Chelate ring sequence effects on thermodynamic, kinetic and electron-transfer properties of copper(II/I) systems involving macrocyclic ligands with S4 and NS3 donor sets

The kinetic behavior of electron-transfer reactions involving several copper(II/I) complexes has previously been attributed to a dual-pathway “square scheme” mechanism in which changes in the coordination geometry occur sequentially, rather than concertedly, with the electron-transfer step. In the case of 14-membered macrocyclic quadridentate ligand complexes studied to date, the major geometric change appears to be the inversion of two coordinated donor atoms during the overall electron-transfer process. However, the relative importance of these two inversions has been a matter of speculation. In the current investigation, a comparison is made of Cu(II/I) systems involving two pairs of ligands with S4 and NS3 donor sets: 1,4,8,11-tetrathiacyclotetradecane ([14]aneS4-a); 1,4,7,11-tetrathiacyclotetradecane ([14]aneS4-b); 1,4,8-trithia-11-azacyclotetradecane ([14]aneNS3-a); and 1,7,11-trithia-4-azacyclotetradecane ([14]aneNS3-b).
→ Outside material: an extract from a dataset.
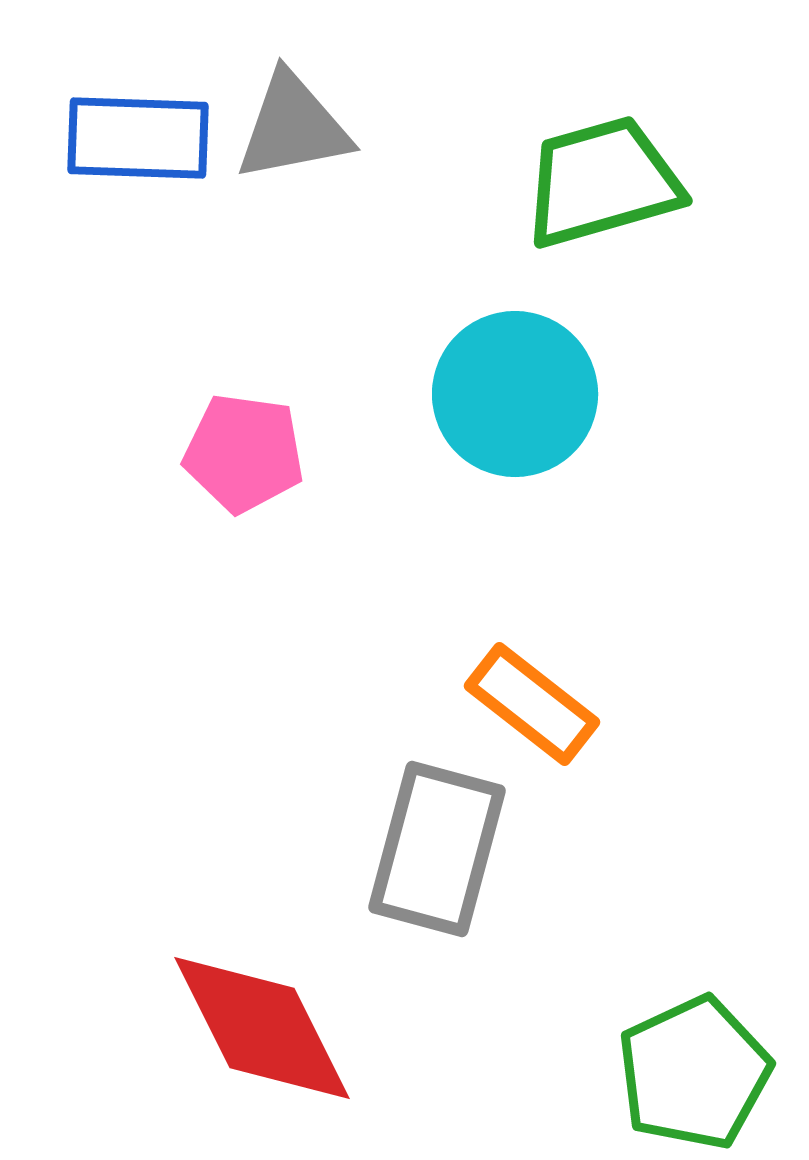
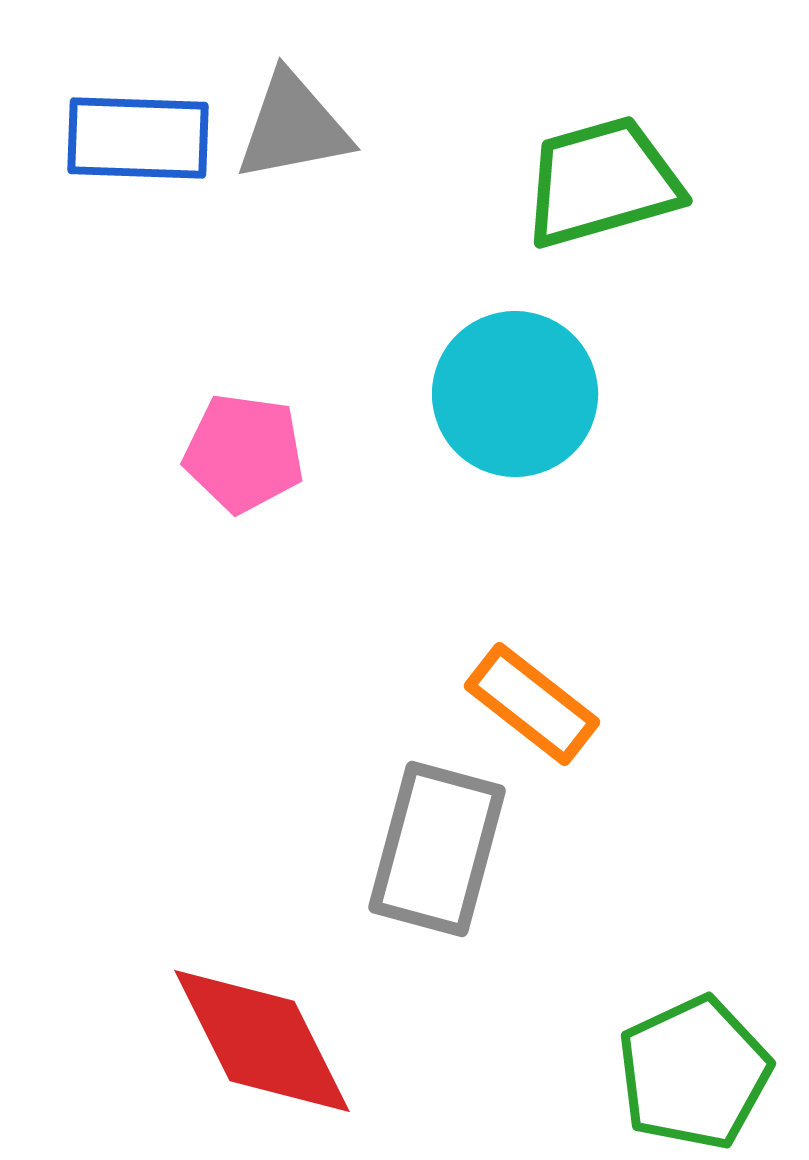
red diamond: moved 13 px down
In each pair of ligands, isomer a has the common chelate ring size sequence 5,6,5,6 while isomer b has the sequence 5,5,6,6. A crystal structure for [CuII([14]aneNS3-b)(H2O)](ClO4)2 demonstrates that, when coordinated to Cu(II), the b isomers stabilize the relatively rare ligand conformation designated as conformer II in which one donor atom is oriented opposite to the other three relative to the plane of the macrocycle. This eliminates one of the donor atom inversion steps which normally occurs during Cu(II/I) electron transfer. The copper complexes formed with these a and b isomers are examined in terms of (i) their CuIIL and CuIL stability constants, (ii) their CuIIL formation and dissociation rate constants, (iii) their CuII/IL redox potentials and (iv) their apparent electron self-exchange rate constants. Of the two donor atom inversions which occur in the case of the a-isomer complexes, the specific donor atom inversion which is common to the b-isomer complexes is judged to exhibit the larger energy barrier. Thus, it is presumed to represent the rate-limiting process responsible for the onset of “gated” electron transfer in previous studies on a-isomer complexes.